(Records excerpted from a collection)
——————————
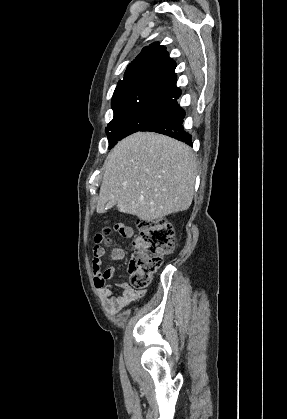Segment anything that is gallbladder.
Segmentation results:
<instances>
[{
    "label": "gallbladder",
    "mask_w": 287,
    "mask_h": 419,
    "mask_svg": "<svg viewBox=\"0 0 287 419\" xmlns=\"http://www.w3.org/2000/svg\"><path fill=\"white\" fill-rule=\"evenodd\" d=\"M115 206V204L113 202H110L106 205L107 210L112 209Z\"/></svg>",
    "instance_id": "obj_1"
}]
</instances>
——————————
* Your goal *
Set each line of the records down exactly, leaving every picture out.

* Solution *
Segment anything that is gallbladder.
Segmentation results:
<instances>
[{
    "label": "gallbladder",
    "mask_w": 287,
    "mask_h": 419,
    "mask_svg": "<svg viewBox=\"0 0 287 419\" xmlns=\"http://www.w3.org/2000/svg\"><path fill=\"white\" fill-rule=\"evenodd\" d=\"M115 206V204L113 202H110L106 205L107 210L112 209Z\"/></svg>",
    "instance_id": "obj_1"
}]
</instances>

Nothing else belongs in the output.